Segmentation Basics for GPI Holding
Tatia Gadrani, IBSU, Marketing
Glocalization (a portmanteau of globalization and localization) is the “simultaneous occurrence of both universalizing and particularizing tendencies in contemporary social, political, and economic systems.” The notion of glocalization “represents a challenge to simplistic conceptions of globalization processes as linear expansions of territorial scales. Glocalization indicates that the growing importance of continental and global levels is occurring together with the increasing salience of local and regional levels.”
Companies deciding to market their products in different countries typically have a choice of three common strategies to pursue. The first is the straight product extension. This means taking the company’s current products and selling them in other countries without making changes to the product. The advantages of this strategy are that the company doesn’t need to invest in new research, development, or manufacturing. Changes may be made in packaging and labeling, but these are driven by local regulatory requirements. The disadvantages, however, are that its products may not be well suited to local needs and that the products may be more costly
The second strategy is product adaptation and refers to modifying the company’s existing product in a way that makes it fit better with local needs. For example, when Procter & Gamble (P&G) introduced Tide laundry detergent in emerging markets like India, it changed the formulation to remove softeners. The reformulated Tide cost less than the original Tide. This change was important because price was an important factor in India where income levels were lower. Indian consumers were more able to afford the reformulated Tide.
Another way to localize a product is through packaging. Locally appropriate packaging doesn’t just mean using the country’s language. It also means creating packaging sizes that suit the country.

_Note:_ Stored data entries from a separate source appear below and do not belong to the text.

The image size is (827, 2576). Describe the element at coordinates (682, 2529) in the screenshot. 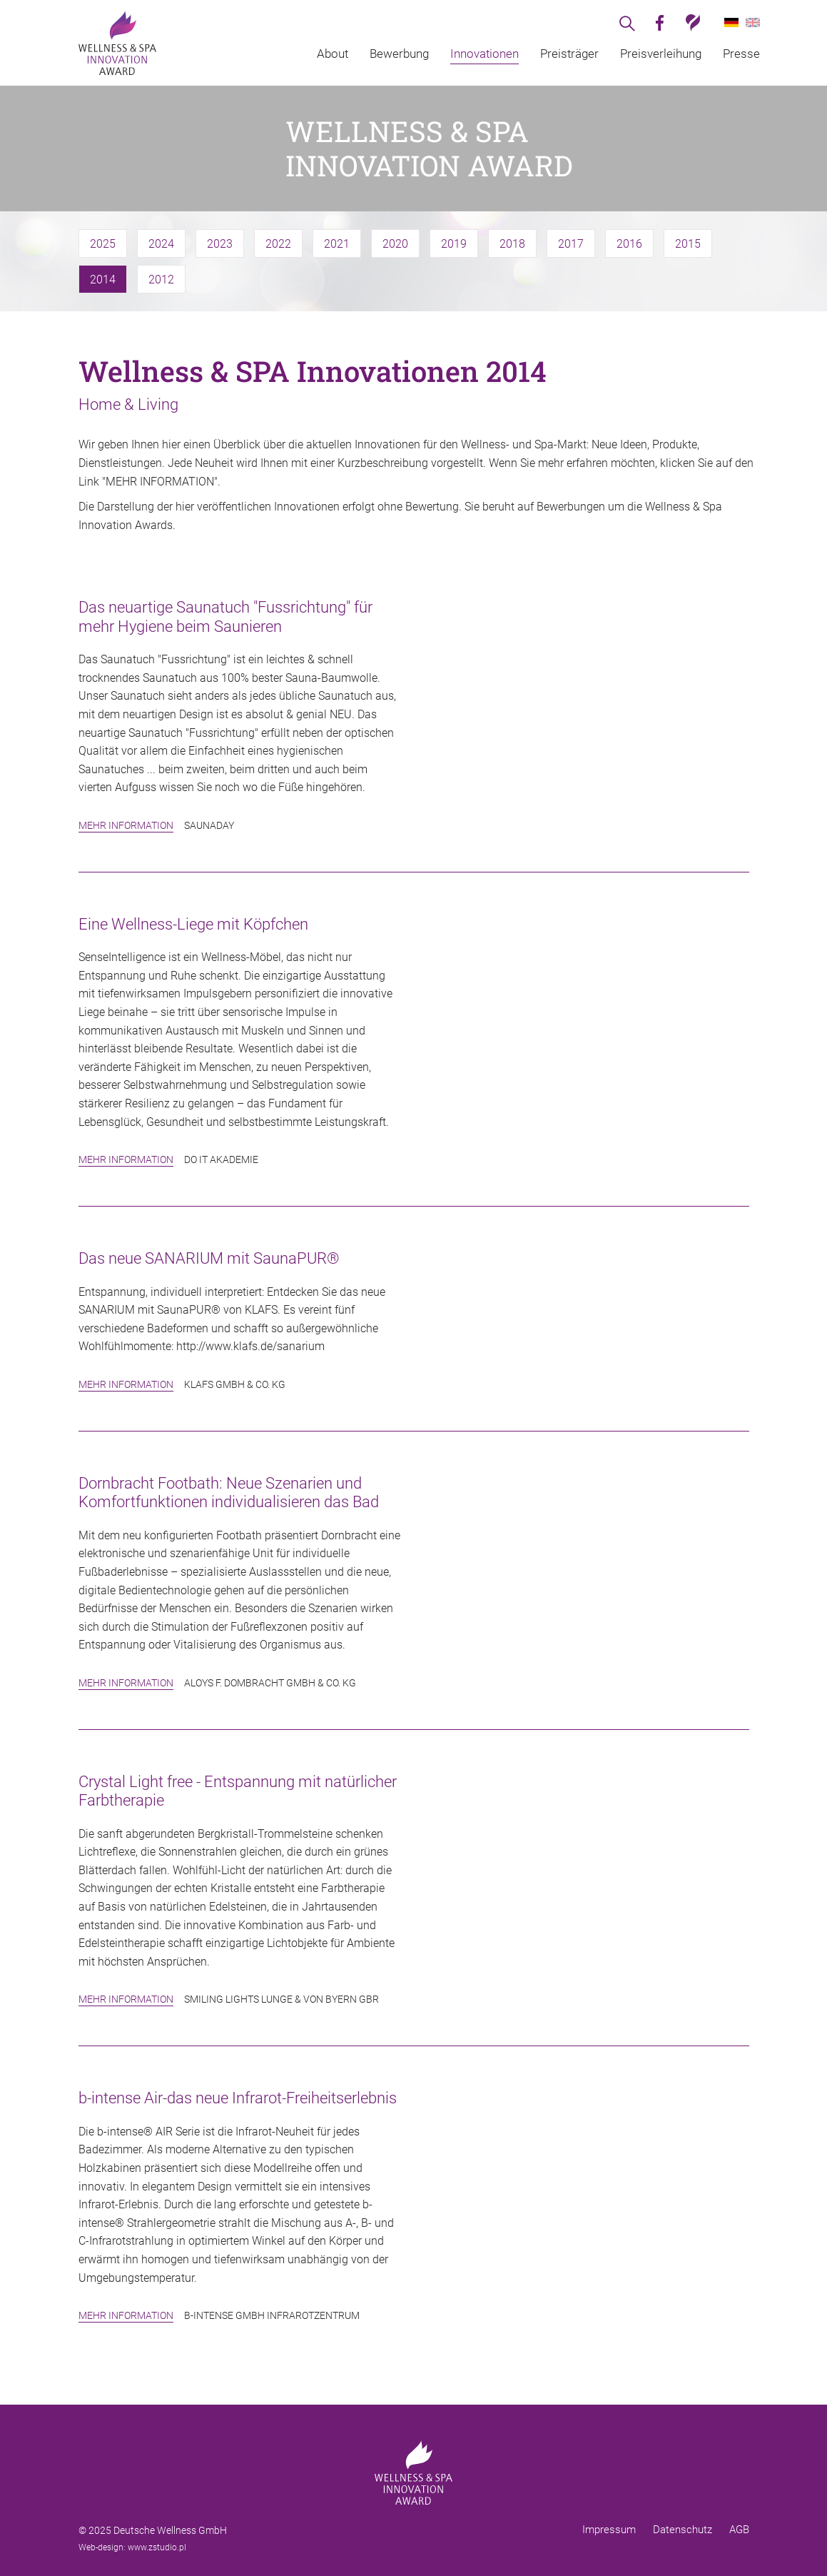 I see `Datenschutz` at that location.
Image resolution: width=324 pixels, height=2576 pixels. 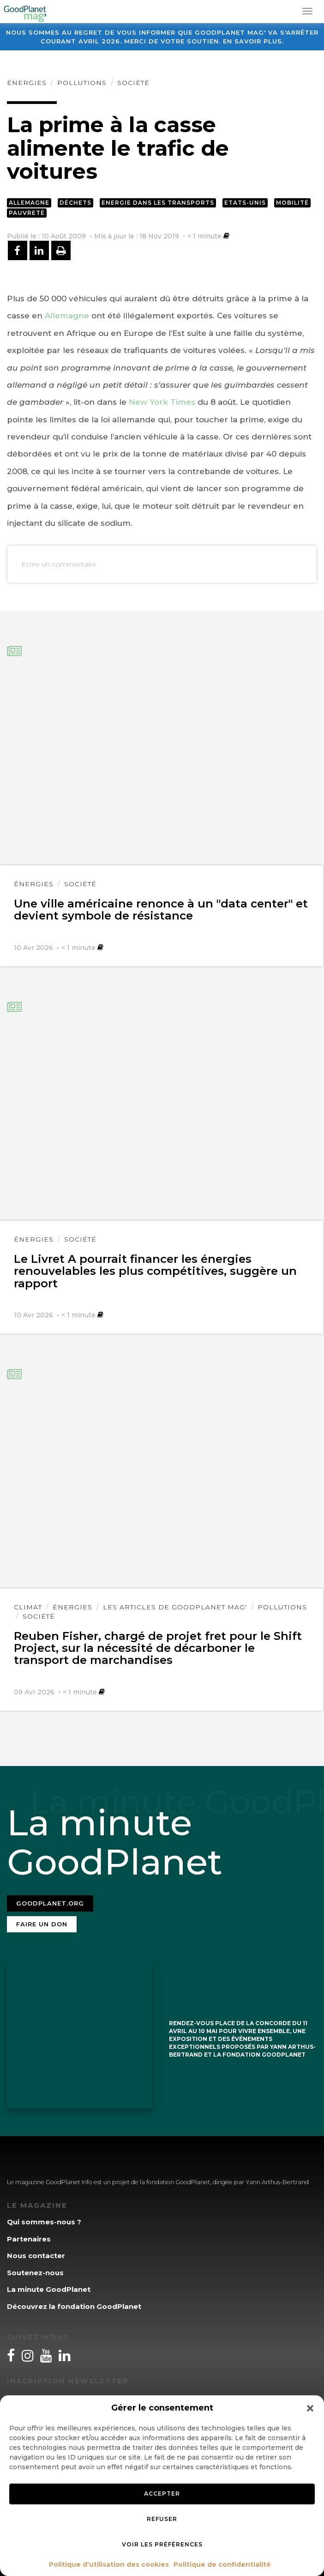 What do you see at coordinates (292, 202) in the screenshot?
I see `Mobilité` at bounding box center [292, 202].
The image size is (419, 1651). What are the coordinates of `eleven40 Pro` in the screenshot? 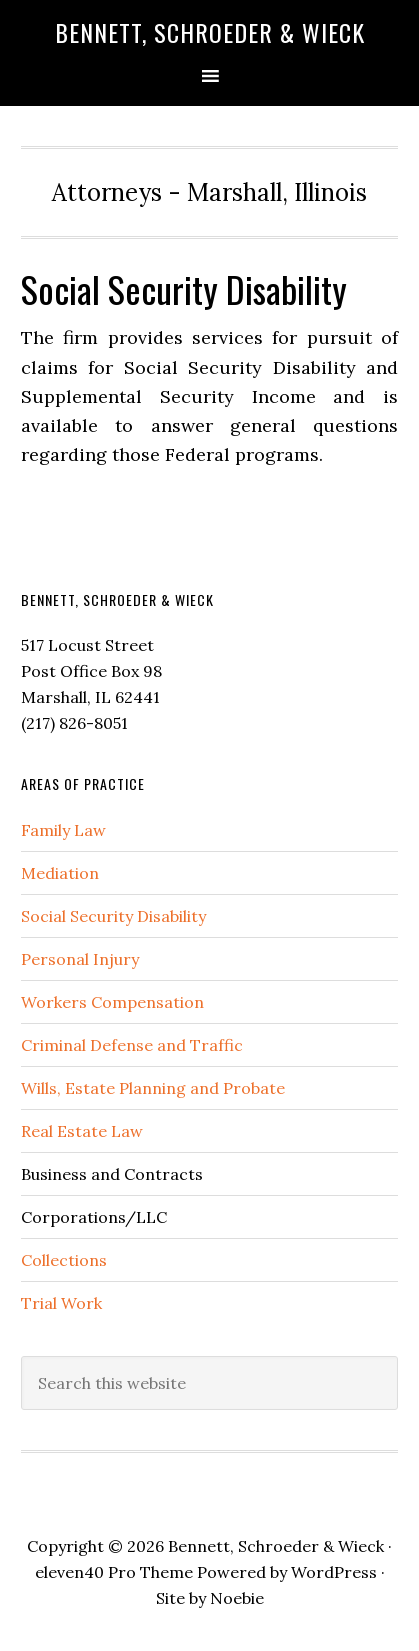 It's located at (85, 1572).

For example, a company wanting to make its products more economical to less-wealthy countries may be tempted to sell larger, economy-sized packaging. But emerging-market consumers often prefer smaller package sizes, even if that increases the cost-per-use. They tend to buy sachets of shampoo rather than economy-size bottles. These smaller sizes are also easier to transport to local villages or to store in smaller-sized homes.

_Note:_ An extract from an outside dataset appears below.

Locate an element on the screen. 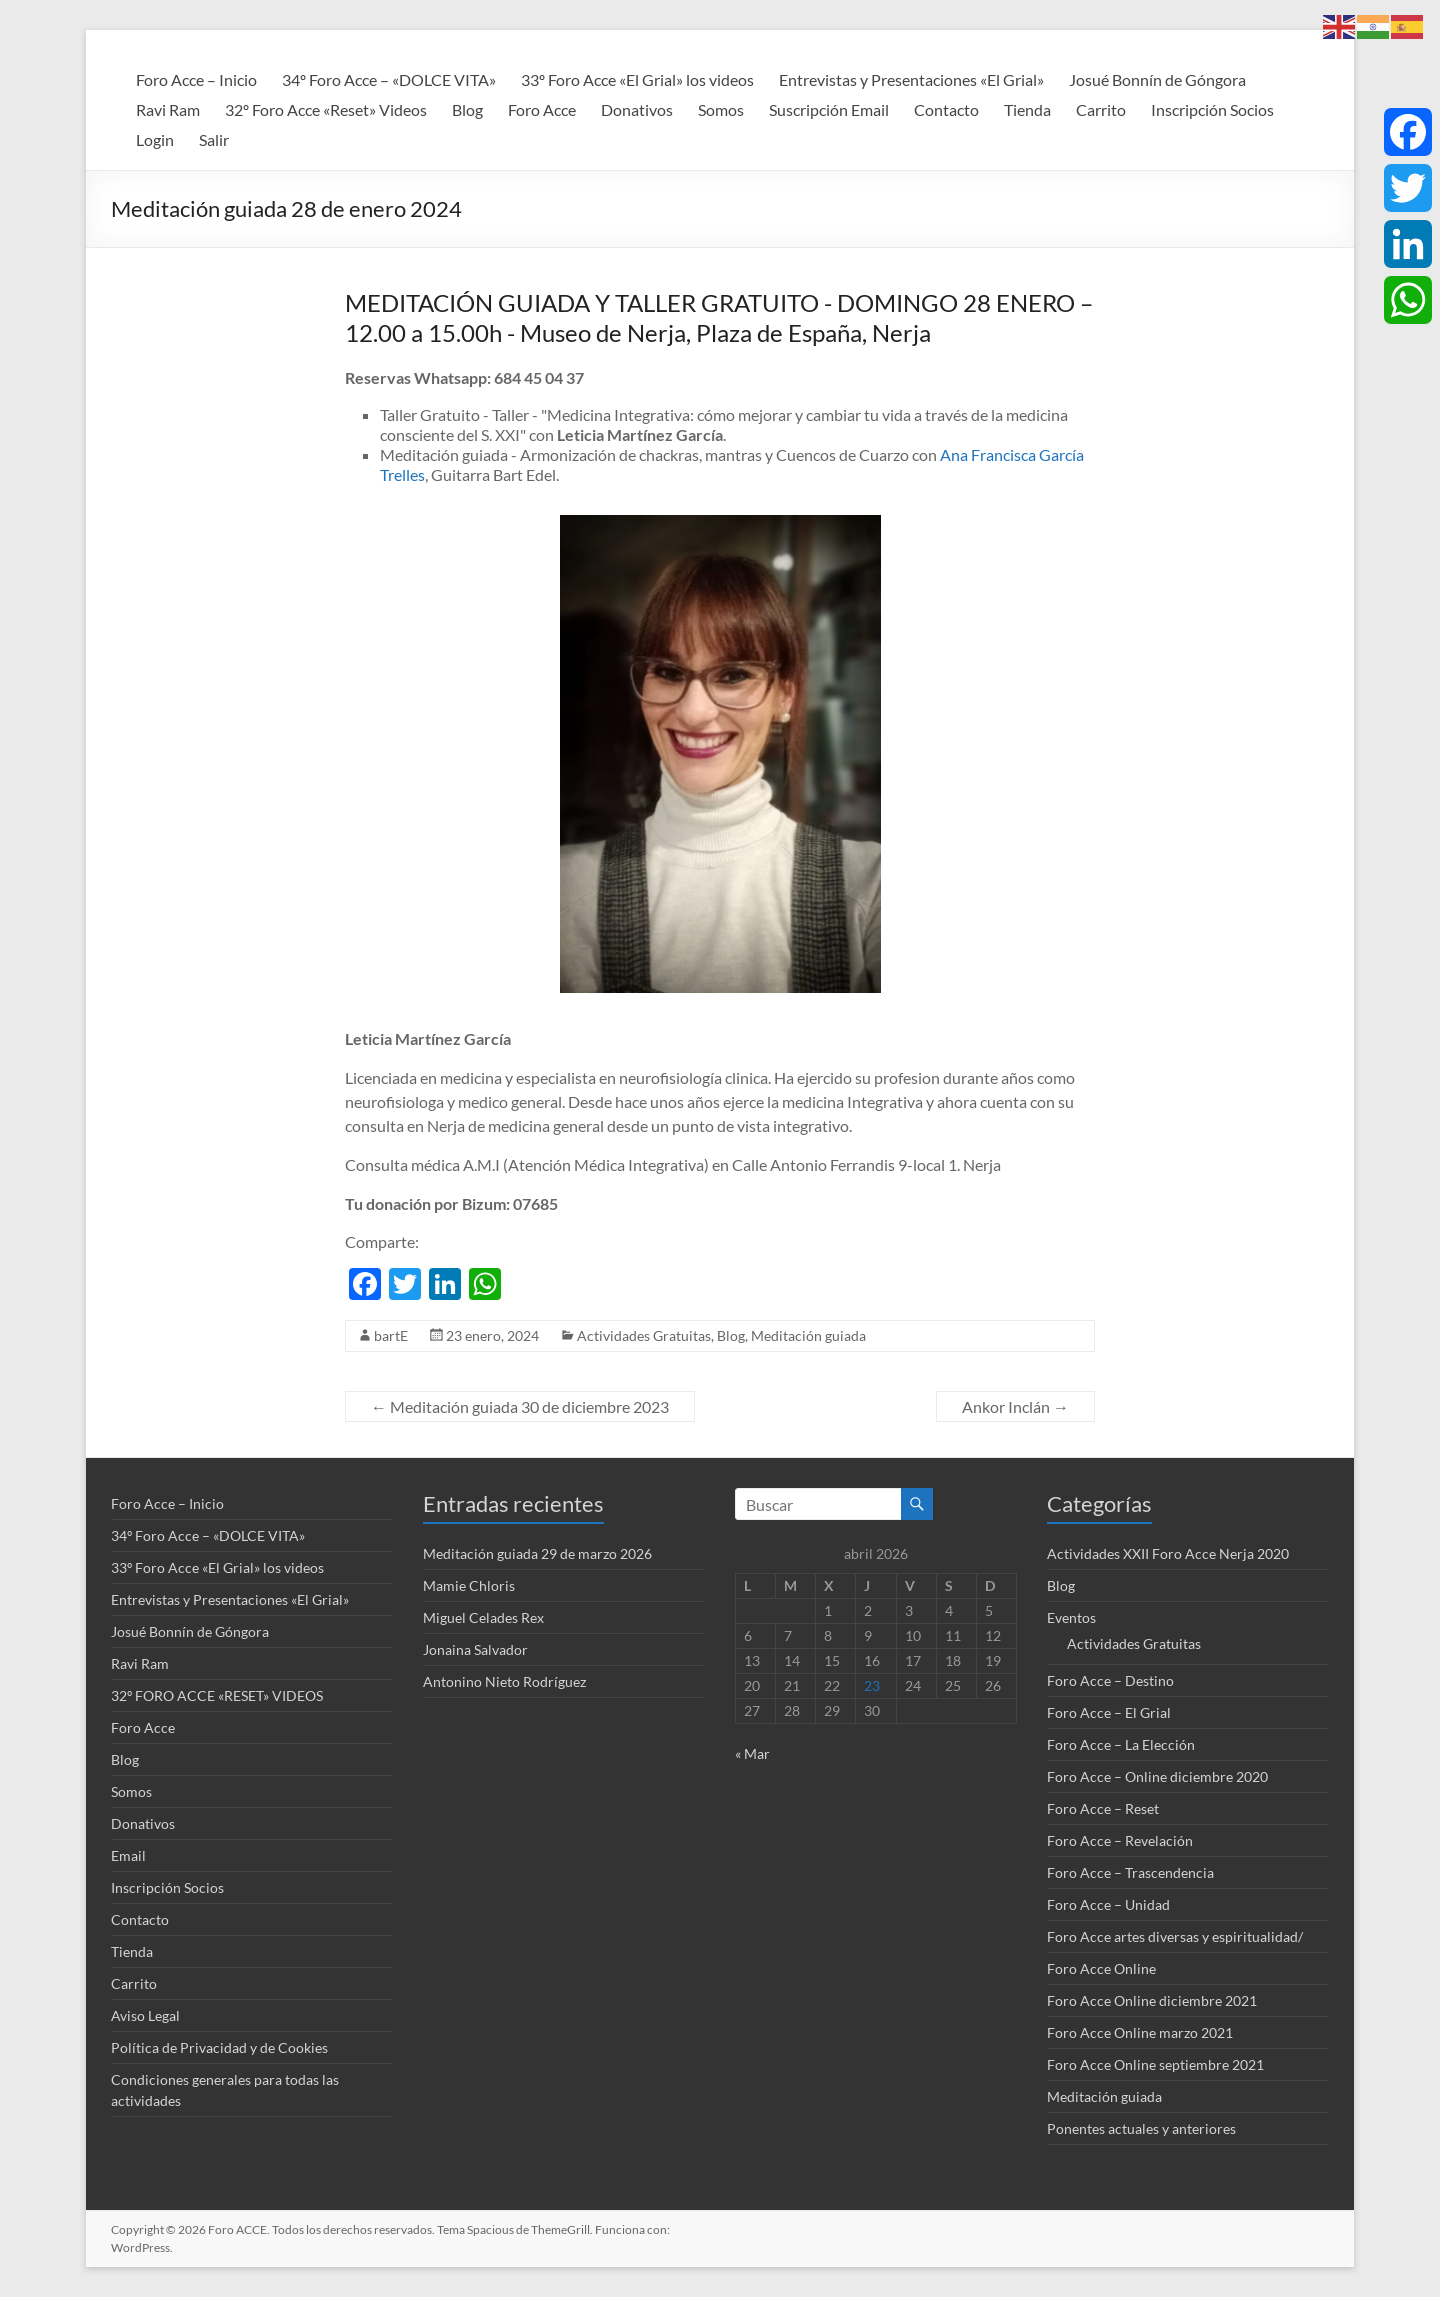 Image resolution: width=1440 pixels, height=2297 pixels. Login is located at coordinates (155, 139).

If we consider the global transformation of GPI Holding and its services, we should start talking about expanding the boundaries of these services. On the example of Georgia, this will be the withdrawal of GPI Holding insurance at the international level, it means that if the holding insurance affects the holding services and products in all countries, it will become global.
The four main types of market segmentation are:
- Demographic segmentation: age, gender, education, marital status, race, religion, etc.
- Psychographic segmentation: values, beliefs, interests, personality, lifestyle, etc.
- Behavioral segmentation: purchasing or spending habits, user status, brand interactions, etc.
- Geographic Areas: neighborhood, area code, city, region, country, etc.
Demographic segmentation is about understanding the makeup of your audience and drilling down to create a number of audience groups according to things like age, location, socioeconomic background, and family situation.
It helps businesses to show the right advertising to the right people
Psychographic segmentation is defined as a market segmentation technique where groups are formed according to psychological traits that influence consumption habits drawn from people’s lifestyle and preferences. It is mainly conducted on the basis of “how” people think and “what” do they aspire their life to be.
Any organization which intends to understand their consumers’ thought process can divide their target market according to this segmentation method. Psychographic market segmentation is one of the most effective segmentation methods other than demographic segmentation, geographic segmentation, and behavioral segmentation.
Segmentation has always been a key component of the most effective marketing strategies. Dividing customers into smaller groups based on their needs and actions ensures you are best placed to efficiently solve their problems and in turn, sell more of your products.
Whilst understanding information such as your average customer’s location, age, and gender are essential first steps to begin addressing those needs, sometimes it is necessary to go one step further.
Leveraging other useful customer metrics like behavioral data can help you identify how your customers interact with your business. For example, behavioral segmentation can answer questions like How many times they visit your online store before purchasing?; or Which promotional message – a discount code or a free shipping guarantee – is more likely to nudge them towards a higher-value purchase?
Geographic segmentation is a common strategy when you serve customers in a particular area, or when your broad target audience has different preferences based on where they are located. It involves grouping potential customers by country, state, region, city or even neighborhood. This marketing approach is common for small businesses that serve a wide demographic customer base in a local or regional territory.